:: Activity ::
Restate verbatim the span of lines below between the line with "Posizioni aperte" and the line with "Termini e Condizioni", including those two lines, and only that span.

_ _ _ _ _

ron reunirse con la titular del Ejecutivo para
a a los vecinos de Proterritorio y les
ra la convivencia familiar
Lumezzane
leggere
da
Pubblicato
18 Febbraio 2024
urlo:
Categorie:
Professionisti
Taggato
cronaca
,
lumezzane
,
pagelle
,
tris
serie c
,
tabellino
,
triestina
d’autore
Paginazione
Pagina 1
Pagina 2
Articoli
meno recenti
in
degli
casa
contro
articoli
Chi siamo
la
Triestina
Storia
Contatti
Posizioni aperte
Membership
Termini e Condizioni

_ _ _ _ _

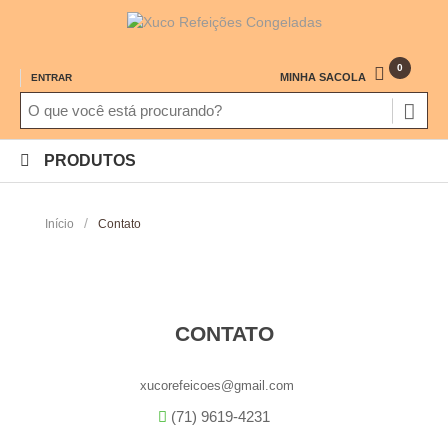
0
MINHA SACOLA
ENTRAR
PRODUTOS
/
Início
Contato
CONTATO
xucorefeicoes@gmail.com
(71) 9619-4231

_ _ _ _ _

:: Answer space ::
Posizioni aperte
Membership
Termini e Condizioni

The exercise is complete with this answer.